Sobre la gran tierra, las cabezas rodaban y la sangre fluía, convergiendo en ríos de sangre, tiñendo los campos de un brillante tono rojo.
¡Doscientas mil personas fueron asesinadas así sin más!
—Bestias, no son más que bestias…
—Entre ellos había muchos niños, ¿realmente pudieron matar incluso a niños?
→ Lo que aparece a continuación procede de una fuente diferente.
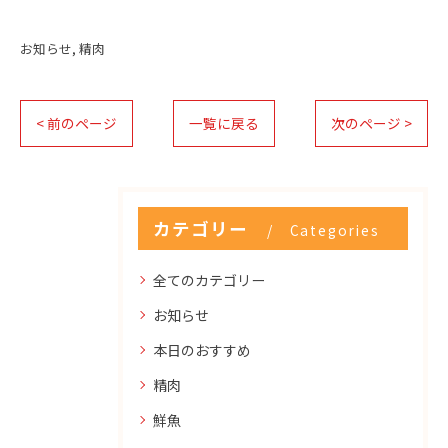
お知らせ
精肉
< 前のページ
一覧に戻る
次のページ >
カテゴリー
Categories
全てのカテゴリー
お知らせ
本日のおすすめ
精肉
鮮魚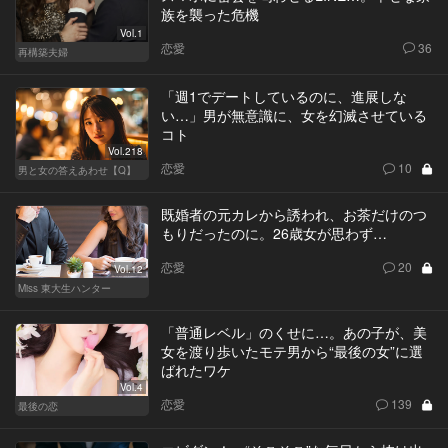
族を襲った危機
Vol.1
恋愛
36
再構築夫婦
「週1でデートしているのに、進展しな
い…」男が無意識に、女を幻滅させている
コト
Vol.218
恋愛
10
男と女の答えあわせ【Q】
既婚者の元カレから誘われ、お茶だけのつ
もりだったのに。26歳女が思わず…
恋愛
20
Vol.12
Miss 東大生ハンター
「普通レベル」のくせに…。あの子が、美
女を渡り歩いたモテ男から“最後の女”に選
ばれたワケ
Vol.4
恋愛
139
最後の恋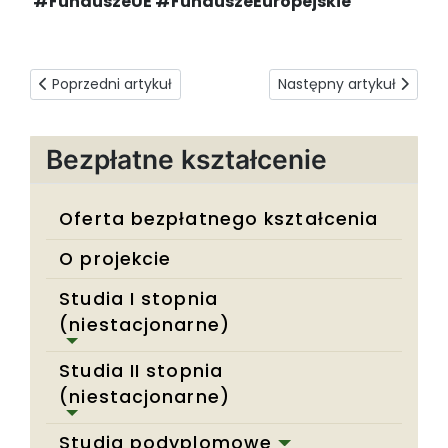
#FunduszeUE #FunduszeEuropejskie
Poprzedni artykuł: Metody optymalizacji zapasów
Następny artykuł: Maga
Poprzedni artykuł
Następny artykuł
Bezpłatne kształcenie
Oferta bezpłatnego kształcenia
O projekcie
Studia I stopnia
(niestacjonarne)
Studia II stopnia
(niestacjonarne)
Studia podyplomowe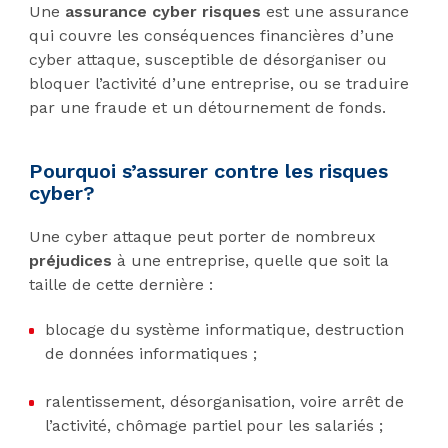
Une
assurance cyber risques
est une assurance
qui couvre les conséquences financières d’une
cyber attaque, susceptible de désorganiser ou
bloquer l’activité d’une entreprise, ou se traduire
par une fraude et un détournement de fonds.
Pourquoi s’assurer contre les risques
cyber?
Une cyber attaque peut porter de nombreux
préjudices
à une entreprise, quelle que soit la
taille de cette dernière :
blocage du système informatique, destruction
de données informatiques ;
ralentissement, désorganisation, voire arrêt de
l’activité, chômage partiel pour les salariés ;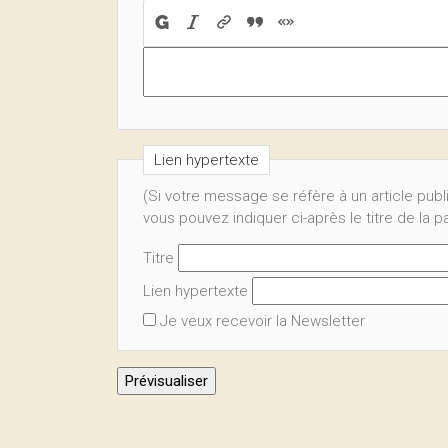
Lien hypertexte
(Si votre message se réfère à un article publ
vous pouvez indiquer ci-après le titre de la 
Titre
Lien hypertexte
Je veux recevoir la Newsletter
Todos los generales del Reino Tianqing tenían los ojos encendidos de rabia, incapaces de contener su furia.
En su ira,
¡se volvieron aún más decididos a ganar esta batalla!
Si fracasaran…
Si los ejércitos del Gran Reino Jin entraran en el Reino Tianqing, el destino del pueblo de Tianqing sería el mismo que el de esos doscientos mil.
¡Clip-clop, clip-clop!
El general de armadura dorada hizo su viaje de regreso, su rostro llevando una mirada arrogante, y declaró:
—Este es el espectáculo que el General Qin ha preparado para ustedes…
Si dentro de una hora no se entrega a Xiao Yi, cuando los cascos de hierro del Gran Reino Jin aplasten el Reino Tianqing, ¡todos en su Tianqing, de arriba a abajo, encontrarán este fin!
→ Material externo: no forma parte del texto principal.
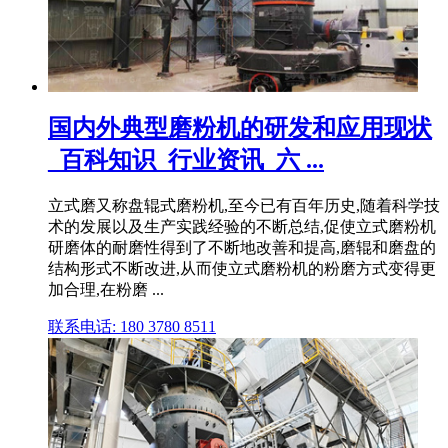
国内外典型磨粉机的研发和应用现状
_百科知识_行业资讯_六 ...
立式磨又称盘辊式磨粉机,至今已有百年历史,随着科学技
术的发展以及生产实践经验的不断总结,促使立式磨粉机
研磨体的耐磨性得到了不断地改善和提高,磨辊和磨盘的
结构形式不断改进,从而使立式磨粉机的粉磨方式变得更
加合理,在粉磨 ...
联系电话: 180 3780 8511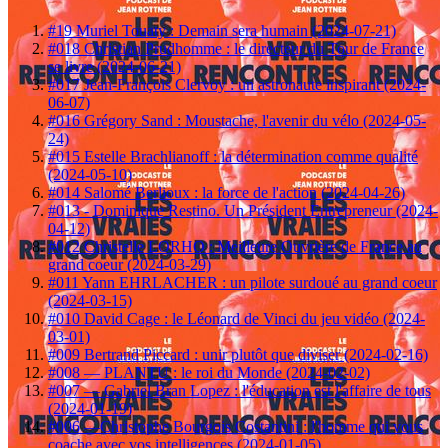
#19 Muriel Touaty : Demain sera humain (2024-07-21)
#018 Christian Prudhomme : le directeur du Tour de France
se livre (2024-06-21)
#017 Jean-François Clervoy : un astronaute inspirant (2024-
06-07)
#016 Grégory Sand : Moustache, l'avenir du vélo (2024-05-
24)
#015 Estelle Brachlianoff : la détermination comme qualité
(2024-05-10)
#014 Salomé Berlioux : la force de l'action (2024-04-26)
#013 - Dominique Restino. Un Président Entrepreneur (2024-
04-12)
#012 Christelle LORHO : Meilleure Ouvrière de France au
grand coeur (2024-03-29)
#011 Yann EHRLACHER : un pilote surdoué au grand coeur
(2024-03-15)
#010 David Cage : le Léonard de Vinci du jeu vidéo (2024-
03-01)
#009 Bertrand Piccard : unir plutôt que diviser (2024-02-16)
#008 — PLANTU : le roi du Monde (2024-02-02)
#007 — Gabriel Bran Lopez : l'éducation est l'affaire de tous
(2024-01-19)
#006 —Christophe Bourgois Costantini : l'homme qui vous
coache avec vos intelligences (2024-01-05)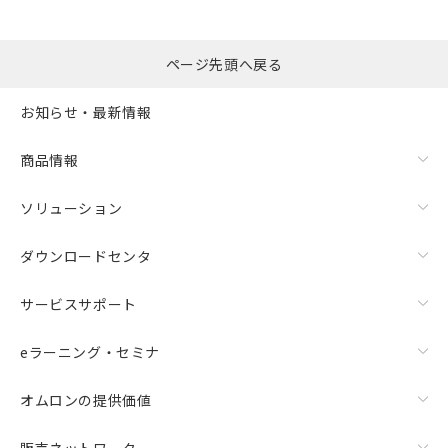
ページ先頭へ戻る
お知らせ・最新情報
商品情報
ソリューション
ダウンロードセンタ
サービスサポート
eラーニング・セミナ
オムロンの提供価値
販売ネットワーク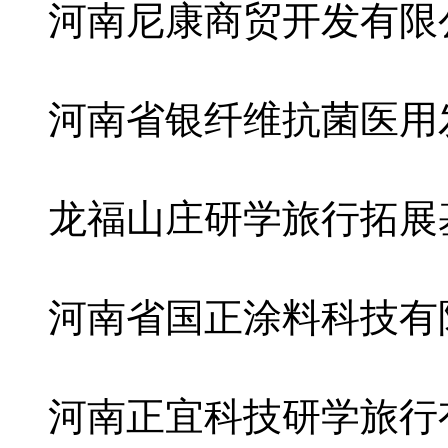
河南尼康商贸开发有限
河南省银纤维抗菌医用
龙福山庄研学旅行拓展
河南省国正涂料科技有
河南正宜科技研学旅行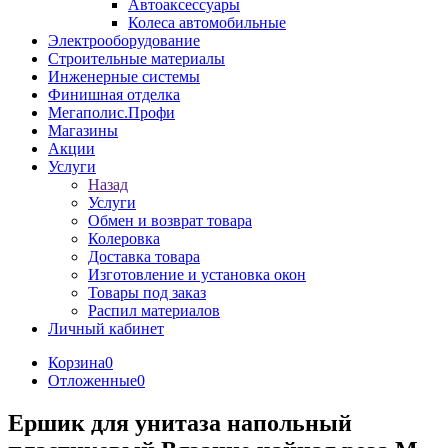
Автоаксессуары
Колеса автомобильные
Электрооборудование
Строительные материалы
Инженерные системы
Финишная отделка
Мегаполис.Профи
Магазины
Акции
Услуги
Назад
Услуги
Обмен и возврат товара
Колеровка
Доставка товара
Изготовление и установка окон
Товары под заказ
Распил материалов
Личный кабинет
Корзина
0
Отложенные
0
Ершик для унитаза напольный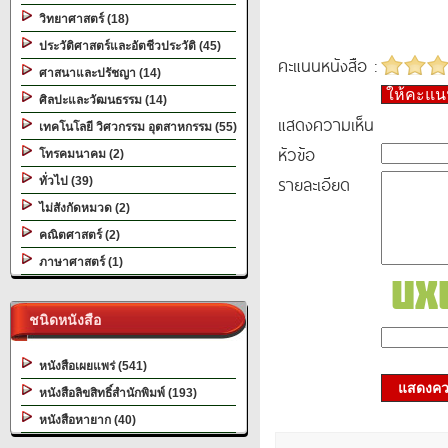
วิทยาศาสตร์ (18)
ประวัติศาสตร์และอัตชีวประวัติ (45)
คะแนนหนังสือ :
ศาสนาและปรัชญา (14)
ให้คะแ
ศิลปะและวัฒนธรรม (14)
แสดงความเห็น
เทคโนโลยี วิศวกรรม อุตสาหกรรม (55)
หัวข้อ
โทรคมนาคม (2)
รายละเอียด
ทั่วไป (39)
ไม่สังกัดหมวด (2)
คณิตศาสตร์ (2)
ภาษาศาสตร์ (1)
ชนิดหนังสือ
หนังสือเผยแพร่ (541)
แสดงควา
หนังสือลิขสิทธิ์สำนักพิมพ์ (193)
หนังสือหายาก (40)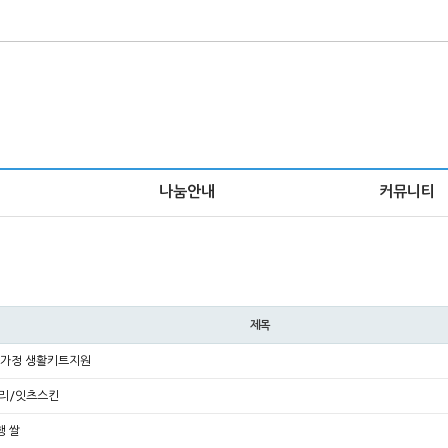
나눔안내
커뮤니티
제목
모가정 생활키트지원
젤리/잇츠스킨
행 쌀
Recuerden, solo tienen una hora, jajaja…
Viendo al general de armadura dorada marcharse con paso altivo,
la parte superior de la puerta de la ciudad quedó sumida en el silencio.
¡Bang!
Jiang Tai destrozó abruptamente las baldosas de piedra frente a él, sus ojos rojos de sangre mientras rechinaba los dientes y decía:
—¿Cómo se atreve el Gran Reino Jin a hacer esto?
Yu Huaxian dijo con indiferencia:
—Esta es la ley de la selva, donde los débiles ni siquiera pueden controlar su propia vida o muerte.
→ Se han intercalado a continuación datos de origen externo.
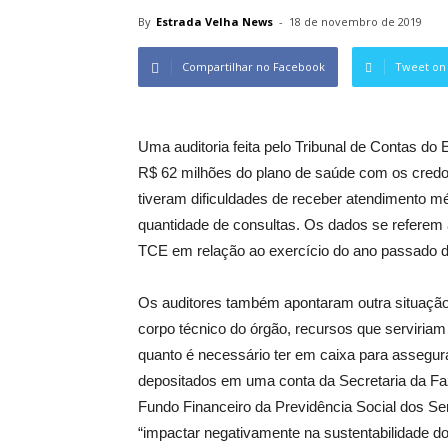
By
Estrada Velha News
-
18 de novembro de 2019
Compartilhar no Facebook
Tweet on 
Uma auditoria feita pelo Tribunal de Contas do
R$ 62 milhões do plano de saúde com os credo
tiveram dificuldades de receber atendimento méd
quantidade de consultas. Os dados se referem 
TCE em relação ao exercício do ano passado d
Os auditores também apontaram outra situação
corpo técnico do órgão, recursos que serviriam
quanto é necessário ter em caixa para assegura
depositados em uma conta da Secretaria da Fa
Fundo Financeiro da Previdência Social dos Ser
“impactar negativamente na sustentabilidade do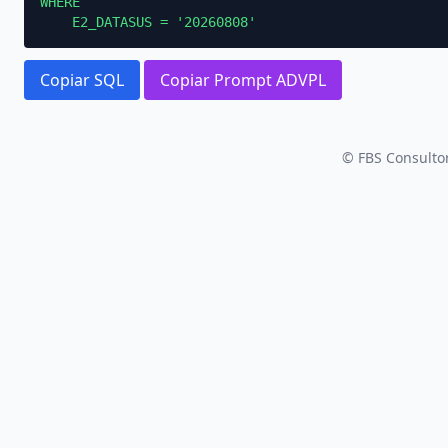
WHERE

    E2_DATASUS = '20260808'
Copiar SQL
Copiar Prompt ADVPL
© FBS Consultor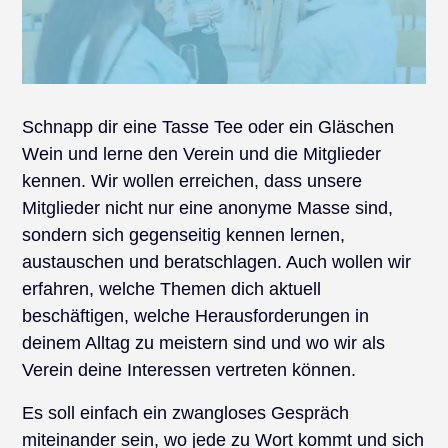
Schnapp dir eine Tasse Tee oder ein Gläschen
Wein und lerne den Verein und die Mitglieder
kennen. Wir wollen erreichen, dass unsere
Mitglieder nicht nur eine anonyme Masse sind,
sondern sich gegenseitig kennen lernen,
austauschen und beratschlagen. Auch wollen wir
erfahren, welche Themen dich aktuell
beschäftigen, welche Herausforderungen in
deinem Alltag zu meistern sind und wo wir als
Verein deine Interessen vertreten können.
Es soll einfach ein zwangloses Gespräch
miteinander sein, wo jede zu Wort kommt und sich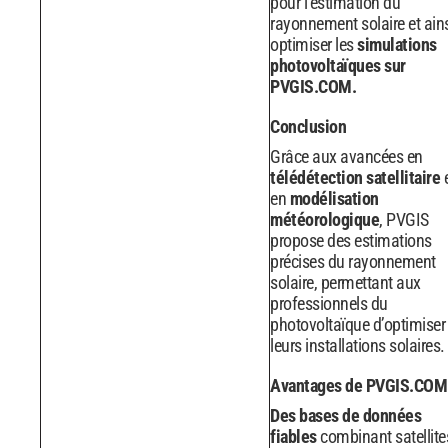
pour l’estimation du
rayonnement solaire et ain
optimiser les
simulations
photovoltaïques sur
PVGIS.COM.
Conclusion
Grâce aux avancées en
télédétection satellitaire
e
en
modélisation
météorologique
, PVGIS
propose des estimations
précises du rayonnement
solaire, permettant aux
professionnels du
photovoltaïque d’optimiser
leurs installations solaires.
Avantages de PVGIS.COM
Des bases de données
fiables
combinant satellite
—Qin Yu está delirando, pensando que puede hacer que entregue a Xiao.
¡Ridículo!
Jiang Tai, con una mirada ardiente hacia todos, de repente se inclinó profundamente, diciendo solemnemente:
—Les confío a ustedes, generales, proteger el Reino Tianqing, ¡para no dejar que esas bestias den ni medio paso dentro de la Ciudad Tanglang!
Con las tácticas de Qin Yu,
una vez que pasaran la Ciudad Tanglang, una vez que el Reino Tianqing fuera conquistado, ¡realmente podrían llegar tan lejos como para masacrar a todo el país!
Esto no es solo la masacre de una mera ciudad,
¡sino la carnicería de una nación!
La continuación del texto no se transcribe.